Matrix multiplication in CUDA

I am trying to learn CUDA. I started to try matrix multiplication with the help of this article based on GPU. My main problem is that I am unable too understand how to access 2D array in Kernel since accessing a 2D array is a bit different than the conventional method (matrix[i][j]). This is the part where i am stuck:

for (int i = 0; i < N; i++) {
    tmpSum += A[ROW * N + i] * B[i * N + COL];
C[ROW * N + COL] = tmpSum;

I could understand how ROW and COLUMN were derived.

int ROW = blockIdx.y*blockDim.y+threadIdx.y;
int COL = blockIdx.x*blockDim.x+threadIdx.x;

Any explanation with an example is highly appreciated.
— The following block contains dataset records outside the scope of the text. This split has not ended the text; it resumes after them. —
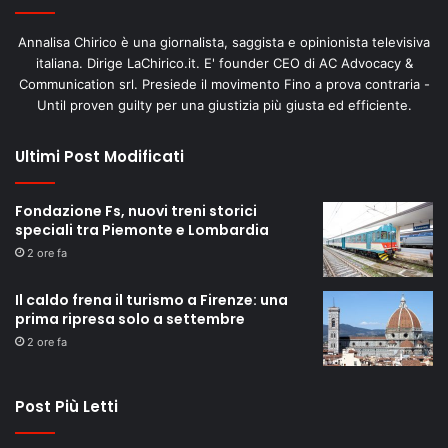
Annalisa Chirico è una giornalista, saggista e opinionista televisiva
italiana. Dirige LaChirico.it. E' founder CEO di AC Advocacy &
Communication srl. Presiede il movimento Fino a prova contraria -
Until proven guilty per una giustizia più giusta ed efficiente.
Ultimi Post Modificati
Fondazione Fs, nuovi treni storici
speciali tra Piemonte e Lombardia
2 ore fa
Il caldo frena il turismo a Firenze: una
prima ripresa solo a settembre
2 ore fa
Post Più Letti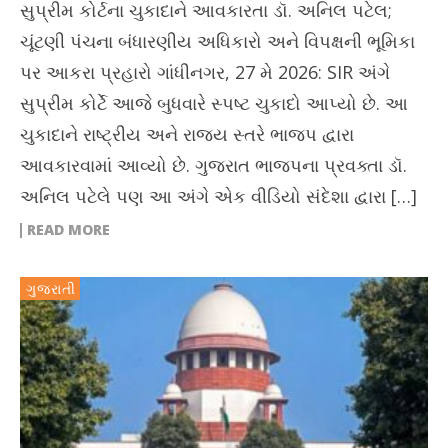
સુપ્રીમ કોર્ટના ચુકાદાને આવકારતા ડૉ. અનિલ પટેલ;
ચૂંટણી પંચના બંધારણીય અધિકારો અને વિપક્ષની ભૂમિકા
પર આકરા પ્રહારો ગાંધીનગર, 27 મે 2026: SIR અંગે
સુપ્રીમ કોર્ટે આજે બુધવારે સ્પષ્ટ ચુકાદો આપ્યો છે. આ
ચુકાદાને રાષ્ટ્રીય અને રાજ્ય સ્તરે ભાજપ દ્વારા
આવકારવામાં આવ્યો છે. ગુજરાત ભાજપના પ્રવક્તા ડૉ.
અનિલ પટેલે પણ આ અંગે એક વીડિયો સંદેશા દ્વારા […]
READ MORE
ગુજરાતી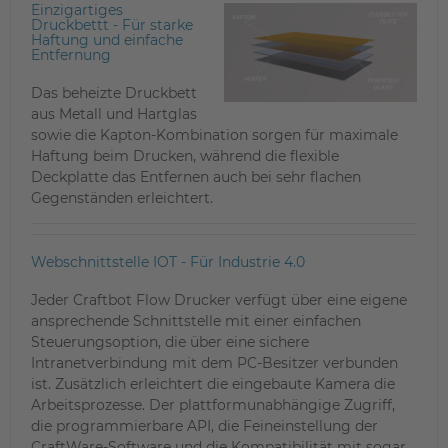
Einzigartiges
Druckbettt - Für starke
Haftung und einfache
Entfernung
Das beheizte Druckbett
aus Metall und Hartglas
sowie die Kapton-Kombination sorgen für maximale
Haftung beim Drucken, während die flexible
Deckplatte das Entfernen auch bei sehr flachen
Gegenständen erleichtert.
Webschnittstelle IOT - Für Industrie 4.0
Jeder Craftbot Flow Drucker verfügt über eine eigene
ansprechende Schnittstelle mit einer einfachen
Steuerungsoption, die über eine sichere
Intranetverbindung mit dem PC-Besitzer verbunden
ist. Zusätzlich erleichtert die eingebaute Kamera die
Arbeitsprozesse. Der plattformunabhängige Zugriff,
die programmierbare API, die Feineinstellung der
CraftWare-Software und die Kompatibilität mit sogar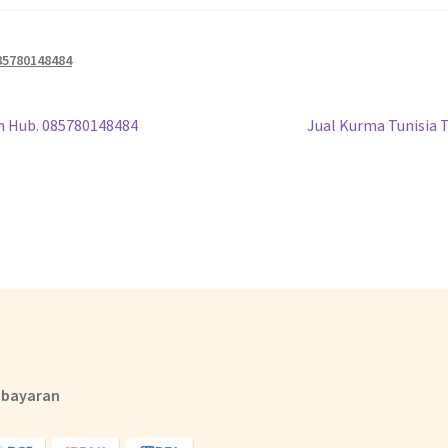
085780148484
am Hub. 085780148484
Jual Kurma Tunisia T
bayaran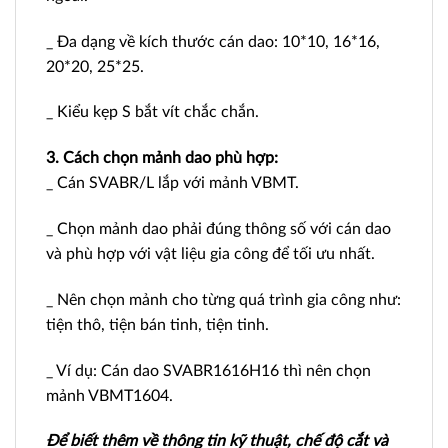
_ Đa dạng về kích thước cán dao: 10*10, 16*16,
20*20, 25*25.
_ Kiểu kẹp S bắt vít chắc chắn.
3. Cách chọn mảnh dao phù hợp:
_ Cán SVABR/L lắp với mảnh VBMT.
_ Chọn mảnh dao phải đúng thông số với cán dao
và phù hợp với vật liệu gia công để tối ưu nhất.
_ Nên chọn mảnh cho từng quá trình gia công như:
tiện thô, tiện bán tinh, tiện tinh.
_ Ví dụ: Cán dao SVABR1616H16 thì nên chọn
mảnh VBMT1604.
Để biết thêm về thông tin kỹ thuật, chế độ cắt và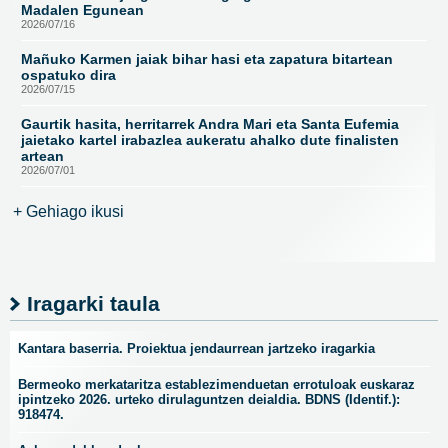
Madalen Egunean
2026/07/16
Mañuko Karmen jaiak bihar hasi eta zapatura bitartean
ospatuko dira
2026/07/15
Gaurtik hasita, herritarrek Andra Mari eta Santa Eufemia
jaietako kartel irabazlea aukeratu ahalko dute finalisten
artean
2026/07/01
+ Gehiago ikusi
Iragarki taula
Kantara baserria. Proiektua jendaurrean jartzeko iragarkia
Bermeoko merkataritza establezimenduetan errotuloak euskaraz
ipintzeko 2026. urteko dirulaguntzen deialdia. BDNS (Identif.):
918474.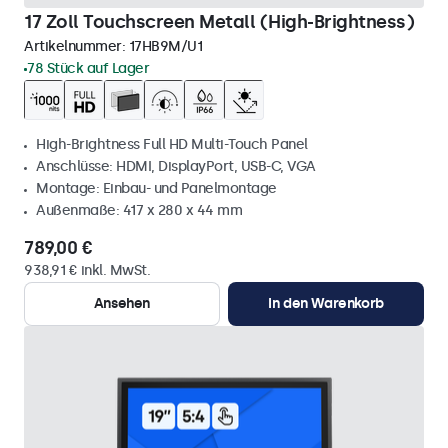
17 Zoll Touchscreen Metall (High-Brightness)
Artikelnummer:
17HB9M/U1
78 Stück auf Lager
High-Brightness Full HD Multi-Touch Panel
Anschlüsse: HDMI, DisplayPort, USB-C, VGA
Montage: Einbau- und Panelmontage
Außenmaße: 417 x 280 x 44 mm
789,00 €
938,91 € inkl. MwSt.
Ansehen
In den Warenkorb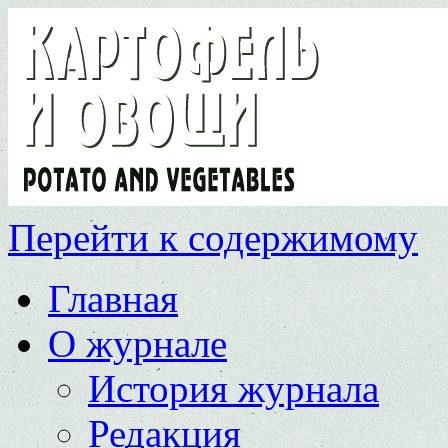
Перейти к содержимому
Главная
О журнале
История журнала
Редакция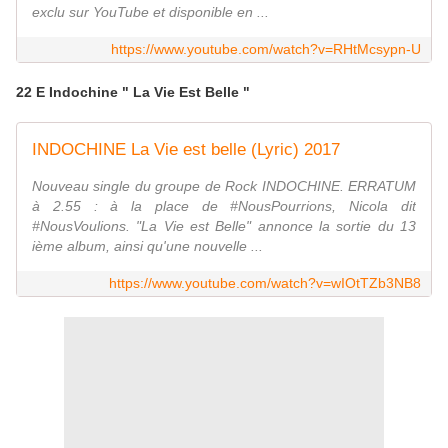
exclu sur YouTube et disponible en ...
https://www.youtube.com/watch?v=RHtMcsypn-U
22 E Indochine " La Vie Est Belle "
INDOCHINE La Vie est belle (Lyric) 2017
Nouveau single du groupe de Rock INDOCHINE. ERRATUM
à 2.55 : à la place de #NousPourrions, Nicola dit
#NousVoulions. "La Vie est Belle" annonce la sortie du 13
ième album, ainsi qu'une nouvelle ...
https://www.youtube.com/watch?v=wIOtTZb3NB8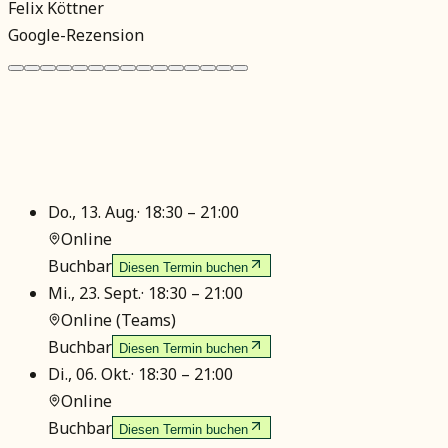
Felix Köttner
Google-Rezension
Do., 13. Aug.
·
18:30 – 21:00
Online
Buchbar
Diesen Termin buchen
Mi., 23. Sept.
·
18:30 – 21:00
Online (Teams)
Buchbar
Diesen Termin buchen
Di., 06. Okt.
·
18:30 – 21:00
Online
Buchbar
Diesen Termin buchen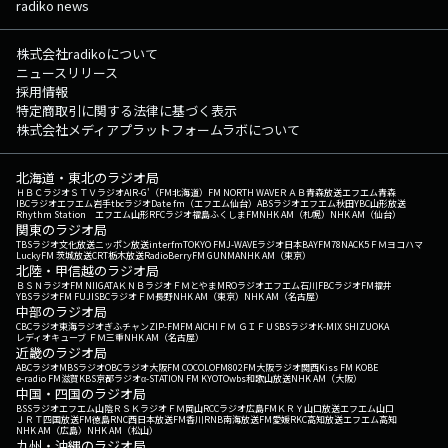
radiko news
株式会社radikoについて
ニュースリリース
採用情報
特定商取引に関する法律に基づく表示
株式会社メディアプラットフォームラボについて
北海道・東北のラジオ局
ＨＢＣラジオ
ＳＴＶラジオ
AIR-G'（FM北海道）
FM NORTH WAVE
ＲＡＢ青森放送
エフエム青森
IBCラジオ
エフエム岩手
tbcラジオ
Date fm（エフエム仙台）
ABSラジオ
エフエム秋田
YBC山形放送
Rhythm Station エフエム山形
RFCラジオ福島
ふくしまFM
NHK AM（札幌）
NHK AM（仙台）
関東のラジオ局
TBSラジオ
文化放送
ニッポン放送
interfm
TOKYO FM
J-WAVE
ラジオ日本
BAYFM78
NACK5
ＦＭヨコハマ
LuckyFM 茨城放送
CRT栃木放送
RadioBerry
FM GUNMA
NHK AM（東京）
北陸・甲信越のラジオ局
ＢＳＮラジオ
FM NIIGATA
ＫＮＢラジオ
ＦＭとやま
MROラジオ
エフエム石川
FBCラジオ
FM福井
YBSラジオ
FM FUJI
SBCラジオ
ＦＭ長野
NHK AM（東京）
NHK AM（名古屋）
中部のラジオ局
CBCラジオ
東海ラジオ
ぎふチャン
ZIP-FM
FM AICHI
ＦＭ ＧＩＦＵ
SBSラジオ
K-MIX SHIZUOKA
レディオキューブ ＦＭ三重
NHK AM（名古屋）
近畿のラジオ局
ABCラジオ
MBSラジオ
OBCラジオ大阪
FM COCOLO
FM802
FM大阪
ラジオ関西
Kiss FM KOBE
e-radio FM滋賀
KBS京都ラジオ
α-STATION FM KYOTO
wbs和歌山放送
NHK AM（大阪）
中国・四国のラジオ局
BSSラジオ
エフエム山陰
ＲＳＫラジオ
ＦＭ岡山
RCCラジオ
広島FM
ＫＲＹ山口放送
エフエム山口
ＪＲＴ四国放送
FM徳島
RNC西日本放送
FM香川
RNB南海放送
FM愛媛
RKC高知放送
エフエム高知
NHK AM（広島）
NHK AM（松山）
九州・沖縄のラジオ局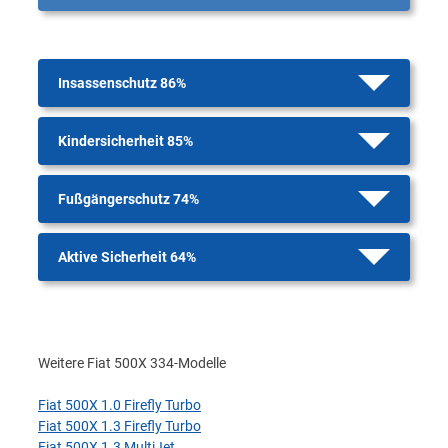
Insassenschutz 86%
Kindersicherheit 85%
Fußgängerschutz 74%
Aktive Sicherheit 64%
Weitere Fiat 500X 334-Modelle
Fiat 500X 1.0 Firefly Turbo
Fiat 500X 1.3 Firefly Turbo
Fiat 500X 1.3 MultiJet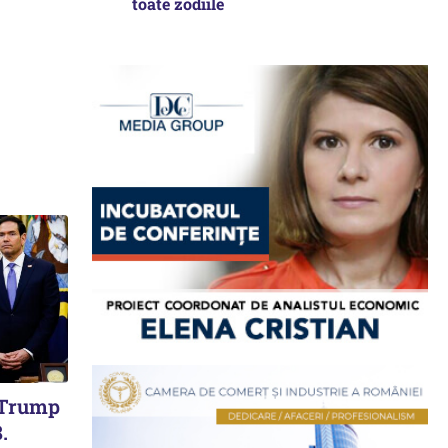
toate zodiile
i Trump
.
Thanks!

What is “the conventional method (matrix[ i][j])”? Since CUDA is a subset of C++, all array accesses work just the same as they do in C++.

I suspect what you mean by the “conventional” method is really the low-performance representation of a 2D matrix as a vector of pointers to separately allocated row vectors. That is actually not a conventional method (by historical standards) but a fairly useless modern way of representing a 2D matrix (hint: try performing matrix operations on an arbitrary sub-matrix of a matrix represented in this way).

The conventional way to represent a 2D matrix, going back to the 1950s, is to use a single allocation in which rows, or columns, are stored contiguously, depending on whether row-major storage layout is used (C, C++) or column-major layout (Fortran). Note: CUBLAS uses column-major storage layout for compatibility with other BLAS libraries and ease of interfacing with programs written in Fortran. So if you intend to use CUBLAS later on, you are better off using column-major storage layout from the start.

Your example seems to be using row-major storage, with each row comprising N elements. So row 0 comprises elements 0 … N-1 of the allocation, row 1 comprises elements N … 2N-1, etc. Therefore, row ROW starts at element ROW * N, and the individual columns in that row are at ROWN + 0, ROWN + 1, or generally, ROWN + i for column i. How data elements are mapped to CUDA threads is entirely up to the programmer. In general, a good default strategy is to assign one thread to each element of the result matrix (or a tile of the result matrix). If the matrix is a 2D matrix, it may be a good idea to use a 2-D thread block since that makes it easier for a programmer to keep track of which thread operates on which element of that matrix or tile.